Lizy se va y le hace señas de que la va a fajar.
La agarro a Ludovica de atrás y la llevo "Que mira' la concha de tu madre" le digo a los giles que siguen mirando.
Caminamos, yo le acarició el pelo, el cachete, había quedado hecha mierda pobrecita, tenia la cara toda raspada y la nariz le sangraba.
- ¿Te duele mucho?
- No. Quedé como una pelotuda al frente de todos, me hizo mierda. - Su voz era quebradiza.
- ¿Y que te importa a vos lo que piensan aquellos?
- No sé. - Dijo casi en susurro, después casi cae al piso, la llegué a agarrar.
- ¿Estas bien? Vica, escúchame ¿Estas bien?
- Si, no sé, me desvanecí no sé que me pasó.
Agarre su brazo y lo puse tras mis hombros y con mi otro brazo le sostuve el cuerpo, para que no caiga.
- ¿Tan mal te hizo la conchuda aquella? ¿Comiste algo hoy?

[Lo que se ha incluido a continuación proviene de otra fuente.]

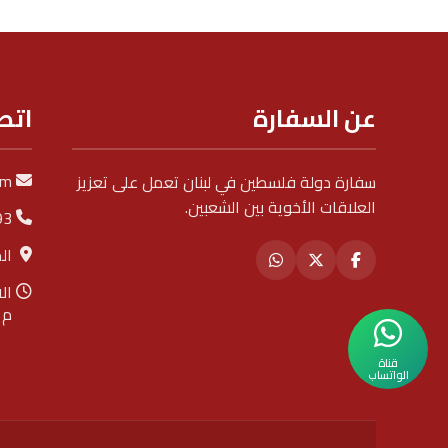
عن السفارة
اتص
om
سفارة دولة فلسطين في لبنان تعمل على تعزيز
العلاقات الأخوية بين الشعبين.
93
ال
م
قناة
الواتساب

- No como desde el Lunes. - Era Jueves.
- Veni, vamos a casa, tenes que comer algo.
Ella asintió.
Yo tenía un poco de plata que me había dado el Cochi, la dejé en mi casa y me fui a un negocio a la vuelta a buscarle algo.
Ludovica
Me sentía mareada, me pesaba el cuerpo, me cago a bollos la negra esa. Danilo pensaba que también tenía que ver con que no comía nada desde el Lunes, pero no creo, yo nunca comía nada, desde chica mamá me habia explicado que "las chicas lindas comian poco", eso le habían enseñado a ella en el modelaje. Una frase que me dijo toda la vida y jamás olvidé fue "Nada va a saber tan bien como sentirse flaca", entonces me acostumbré a comer poco, pensé que capaz si era flaca, como ella quería, me iba a amar más, pero no funcionó, supongo que siempre me quiso, es mi mamá, pero jamás me amó, o por lo menos no lo suficiente como para ser una buena madre, cuidarme, tratarme bien o por lo menos dejar la droga, aunque sea al frente mio. Eso sumado a que nunca tenía plata para hacernos de comer, hizo que me acostumbre al hambre. Y ahí estaba yo tirada en el sillón del uruguayo cuando escucho una voz:
- ¿Que hace' vos acá? - Era el Seba.
- Me trajo Dani. Fue a comprar algo y ya volvía. - Me senté, no me sentía cómoda.
- Ahh, ¿todo bien?
- Todo bien. - Respondo seca
El se sienta al lado mío en el sillon, llevaba un plato en la mano, yo me pegue lo más que pude a la esquina, no quería estar cerca suyo.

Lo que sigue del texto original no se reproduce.